Ask HN: How much do you spend on WordPress plugins? - gembird


======
JayNeely
I do a lot of Wordpress development for clients. I've spent more on themes
(between $30 - $80 per theme, usually closer to $40) than I have on plugins,
and the themes often include functionality I'm looking for that I might
otherwise use free plugins to create in a theme I'd build myself.

So far the main plugin I've spent money on is Advanced Custom Fields,
purchasing the repeater field and options page add-ons. Cost around $40 USD I
believe. Gives me a license to use those add-ons on as many client sites as I
want.

I've also had clients purchase WooCommerce extensions like the PayPal Pro
gateway ($79) and Stripe extension ($79).

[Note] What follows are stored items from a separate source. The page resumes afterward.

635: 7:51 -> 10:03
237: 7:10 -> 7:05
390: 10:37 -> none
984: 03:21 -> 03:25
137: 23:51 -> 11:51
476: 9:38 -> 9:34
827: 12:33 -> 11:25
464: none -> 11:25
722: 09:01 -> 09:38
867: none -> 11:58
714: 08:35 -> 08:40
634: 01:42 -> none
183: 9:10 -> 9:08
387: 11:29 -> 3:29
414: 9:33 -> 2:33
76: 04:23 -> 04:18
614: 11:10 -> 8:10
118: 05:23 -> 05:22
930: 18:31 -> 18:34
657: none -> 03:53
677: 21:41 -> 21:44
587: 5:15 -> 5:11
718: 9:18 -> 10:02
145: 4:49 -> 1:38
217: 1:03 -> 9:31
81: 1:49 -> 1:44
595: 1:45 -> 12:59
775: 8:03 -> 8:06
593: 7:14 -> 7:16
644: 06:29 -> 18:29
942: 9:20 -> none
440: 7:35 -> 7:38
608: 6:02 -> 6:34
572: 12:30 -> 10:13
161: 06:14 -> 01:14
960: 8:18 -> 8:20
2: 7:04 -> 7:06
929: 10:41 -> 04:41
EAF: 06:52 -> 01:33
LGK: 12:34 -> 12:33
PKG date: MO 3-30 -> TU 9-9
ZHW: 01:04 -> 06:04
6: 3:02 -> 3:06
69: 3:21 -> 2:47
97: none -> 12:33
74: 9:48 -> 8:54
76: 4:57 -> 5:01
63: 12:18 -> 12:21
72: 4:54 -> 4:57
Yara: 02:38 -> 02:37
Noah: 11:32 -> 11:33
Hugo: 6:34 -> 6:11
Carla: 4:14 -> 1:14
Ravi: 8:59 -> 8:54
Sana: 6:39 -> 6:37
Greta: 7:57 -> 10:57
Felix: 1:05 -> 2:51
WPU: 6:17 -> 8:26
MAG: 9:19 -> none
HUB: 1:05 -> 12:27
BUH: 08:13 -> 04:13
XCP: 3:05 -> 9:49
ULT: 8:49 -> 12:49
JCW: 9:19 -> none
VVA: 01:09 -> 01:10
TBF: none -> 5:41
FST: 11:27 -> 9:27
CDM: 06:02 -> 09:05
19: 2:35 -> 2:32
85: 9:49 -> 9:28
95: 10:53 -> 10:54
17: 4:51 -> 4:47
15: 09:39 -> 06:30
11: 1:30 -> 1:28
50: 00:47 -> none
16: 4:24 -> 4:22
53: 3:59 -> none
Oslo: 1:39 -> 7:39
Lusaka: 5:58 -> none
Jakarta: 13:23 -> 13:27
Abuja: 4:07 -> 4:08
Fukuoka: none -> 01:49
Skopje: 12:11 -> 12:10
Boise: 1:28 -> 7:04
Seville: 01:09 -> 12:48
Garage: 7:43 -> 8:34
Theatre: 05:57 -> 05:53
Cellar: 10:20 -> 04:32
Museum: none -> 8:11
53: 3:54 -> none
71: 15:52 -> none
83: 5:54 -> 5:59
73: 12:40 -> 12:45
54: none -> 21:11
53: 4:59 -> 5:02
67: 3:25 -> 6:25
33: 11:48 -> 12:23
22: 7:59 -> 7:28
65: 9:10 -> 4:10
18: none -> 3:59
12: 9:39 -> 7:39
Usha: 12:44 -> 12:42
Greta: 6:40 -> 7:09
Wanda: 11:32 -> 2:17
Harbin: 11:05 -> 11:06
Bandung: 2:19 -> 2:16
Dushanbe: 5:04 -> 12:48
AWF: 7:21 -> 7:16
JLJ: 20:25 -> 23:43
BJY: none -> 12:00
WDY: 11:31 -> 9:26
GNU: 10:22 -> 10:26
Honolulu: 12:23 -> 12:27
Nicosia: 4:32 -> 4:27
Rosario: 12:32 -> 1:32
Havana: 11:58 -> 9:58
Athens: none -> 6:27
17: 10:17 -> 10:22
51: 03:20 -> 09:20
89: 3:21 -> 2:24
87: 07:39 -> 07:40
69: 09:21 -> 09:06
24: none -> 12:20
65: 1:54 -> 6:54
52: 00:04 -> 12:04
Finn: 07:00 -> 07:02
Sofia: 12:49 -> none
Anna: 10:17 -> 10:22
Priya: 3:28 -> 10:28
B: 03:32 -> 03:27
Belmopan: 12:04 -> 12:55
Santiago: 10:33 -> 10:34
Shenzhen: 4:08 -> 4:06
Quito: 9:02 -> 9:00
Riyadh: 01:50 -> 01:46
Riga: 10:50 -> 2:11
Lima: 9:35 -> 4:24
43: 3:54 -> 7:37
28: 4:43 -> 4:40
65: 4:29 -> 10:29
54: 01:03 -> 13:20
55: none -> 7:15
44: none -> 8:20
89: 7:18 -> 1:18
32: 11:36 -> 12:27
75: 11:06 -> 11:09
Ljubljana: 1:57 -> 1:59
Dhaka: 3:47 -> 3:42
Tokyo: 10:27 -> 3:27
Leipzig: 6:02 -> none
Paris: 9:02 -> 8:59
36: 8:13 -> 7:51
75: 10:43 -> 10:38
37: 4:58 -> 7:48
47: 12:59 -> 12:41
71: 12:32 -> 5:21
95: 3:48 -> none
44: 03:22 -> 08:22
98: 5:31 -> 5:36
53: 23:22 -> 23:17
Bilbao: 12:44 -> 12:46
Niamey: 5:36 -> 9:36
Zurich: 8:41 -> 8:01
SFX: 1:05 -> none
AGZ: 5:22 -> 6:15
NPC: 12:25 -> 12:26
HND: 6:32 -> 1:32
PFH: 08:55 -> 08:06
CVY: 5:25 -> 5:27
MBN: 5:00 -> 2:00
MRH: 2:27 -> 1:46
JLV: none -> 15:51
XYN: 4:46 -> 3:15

Also, as I continue to build out
[http://BostonStartupsGuide.com](http://BostonStartupsGuide.com), I expect
I'll purchase SearchWP ($25) and Events Calendar Pro ($65).

------
1337biz
So far I haven't seen the need to spend anything on WordPress plugins.

------
joshuaiz
Have a developer's license for Gravity Forms and BackupBuddy and install those
on pretty much every site.

If it's some small bit of functionality I will try to write it myself or do
some creative copy/pasting. Most plugins are bloated with a lot of extra
unnecessary stuff.

------
krapp
None. If I don't find one I like that I can use for free I write my own.

<shameless-self-promotion>

[http://wordpress.org/plugins/kennethrapp](http://wordpress.org/plugins/kennethrapp)

</shameless-self-promotion>

------
companyhen
Typically nothing, one client wanted Gravity Forms so I purchased that for his
site recently. Maybe a few WooCommerce plugin extensions, but that's about it.

------
OafTobark
$0.00 so far. Haven't found a need to.

------
darthdeus
I haven't spend anything as well.